I think that we should consider "the future". Yes, it's intangible but consider this; go back 2 centuries and ask someone if they could setup a business concern which produced millions of widgets a year.
They'd think you daffy.
Now beyond that, ask them to produce any manner of modern device with the precision and high consistency we have. Again, they'd think you mad, and think that such was impossible.
Yet here we are.
The next stage in our development via LLMs is not about AI helping humans. It's about robotics. Automated assembly. Robots (not Androids) able to interact with the environment and able to problem solve akin to say.. a mouse.
Soon, entire factories will be entirely automated. Many almost are.

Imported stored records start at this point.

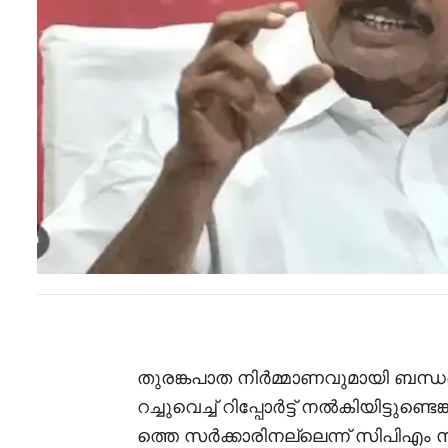
തുരങ്കപാത നിർമ്മാണവുമായി ബന്ധപ്പെ
റച്ചുവെച്ച് റിപ്പോർട്ട് നൽകിയിട്ടുണ
ത്തെ സർക്കാരിനല്ലെന്ന് സിപിഎം 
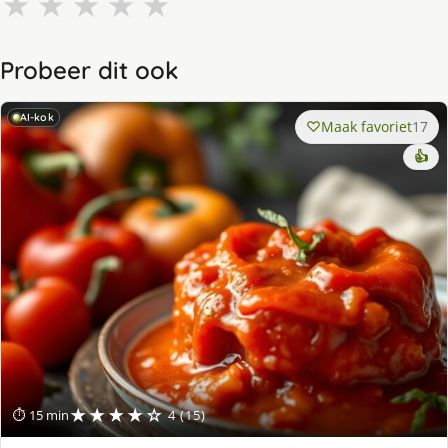
★
★
★
★
★
Probeer dit ook
AI-kok
Maak favoriet
17
👍
★★★★☆
⏱ 15 min
4 (15)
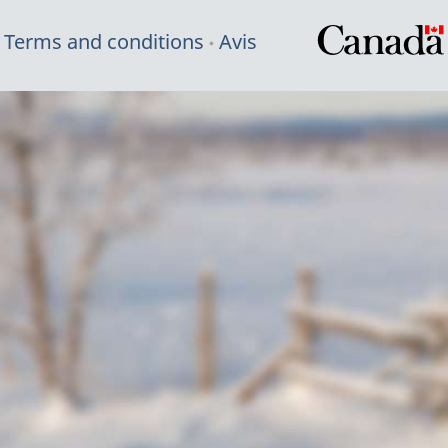
Terms and conditions
Avis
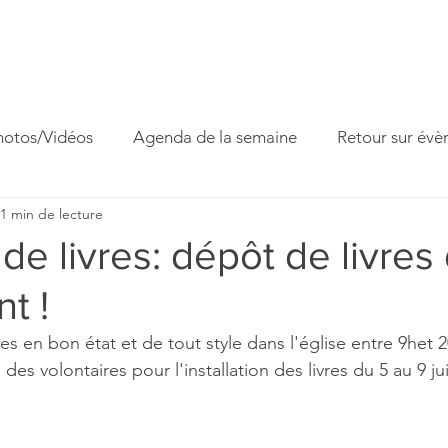
ccueil
Horaires
Equipe
Missions
Homélies
Act
hotos/Vidéos
Agenda de la semaine
Retour sur év
1 min de lecture
 famille
Fête paroissiale
Venite Adoremus
de livres: dépôt de livres
t !
es en bon état et de tout style dans l'église entre 9het 2
es volontaires pour l'installation des livres du 5 au 9 jui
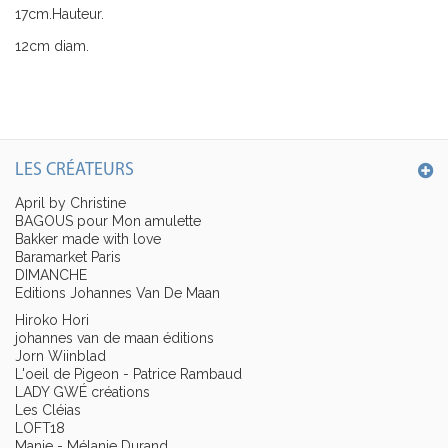
17cm.Hauteur.
12cm diam.
LES CRÉATEURS
April by Christine
BAGOUS pour Mon amulette
Bakker made with love
Baramarket Paris
DIMANCHE
Editions Johannes Van De Maan
Hiroko Hori
johannes van de maan éditions
Jorn Wiinblad
L'oeil de Pigeon - Patrice Rambaud
LADY GWÉ créations
Les Cléias
LOFT18
Manie - Mélanie Durand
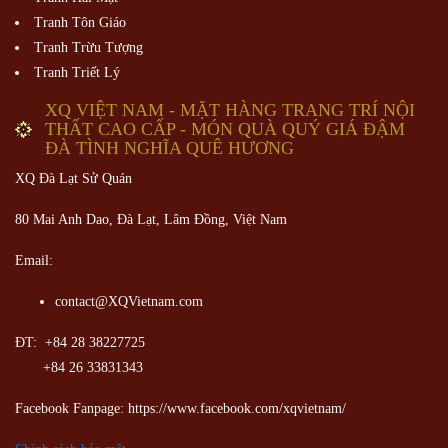
Tranh Tôn Giáo
Tranh Trừu Tượng
Tranh Triết Lý
XQ VIỆT NAM - MẶT HÀNG TRANG TRÍ NỘI
THẤT CAO CẤP - MÓN QUÀ QUÝ GIÁ ĐẬM
ĐÀ TÌNH NGHĨA QUÊ HƯƠNG
XQ Đà Lạt Sử Quán
80 Mai Anh Dao, Đà Lạt, Lâm Đồng,
Việt Nam
Email:
contact@XQVietnam.com
ĐT: +84 28 38227725
+84 26 33831343
Facebook Fanpage: https://www.facebook.com/xqvietnam/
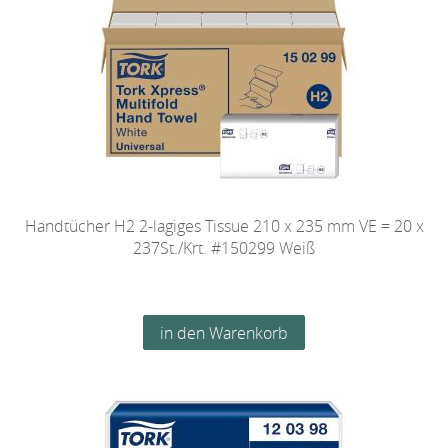
Handtücher H2 2-lagiges Tissue 210 x 235 mm VE = 20 x
237St./Krt. #150299 Weiß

We don't need Von Neumann machines to see this future, but we will certainly have robots capable of building entire factories, collecting resources and processing them, and further building machines to spec. And those machines will be able to self-drive, self-operat autonomously.
Anyone playing typical resource games knows about bootstrapping, but once in the asteroid field we're basically resource infinite. Building engines to attach to asteroids, mining asteroids, building factories to create more robots and engines, all of it will be automated.
We toil at self-driving cars, yet this same tech enables self-driving robotics of all types.
So I honestly think that once we bootstrap in space, this sort of thing can happen fast, fast, fast. Decades to send hundreds of thousands of ice-rich resources to Mars.
The soil? Ah, genetic engineering. Really, this is an entirely new field, and frankly is beyond the danger yet benefit of nuclear science. We have the bomb, yet we have nuclear energy and medicine. Well genetics can obviously be far more deadly, and research all over the world, and startups, are already working on employing bacteria and organisms as self-replicating machines to do our bidding.
The dangers are in our face, but oh well! So if we presume survival, then once an atmosphere is produced we can seed the planet with organisms which can survive on rock and yet work with a mania to process it. It's OK if we immediately have moss like grass substitute everywhere. As long as it's working its magic, we get continued O2 production, and we can always create a rabbit pet or something that licks moss to survive. Or are tasty.
My point is, there are indeed many barriers. But we need to view them with where we will be in decades, not where we are now.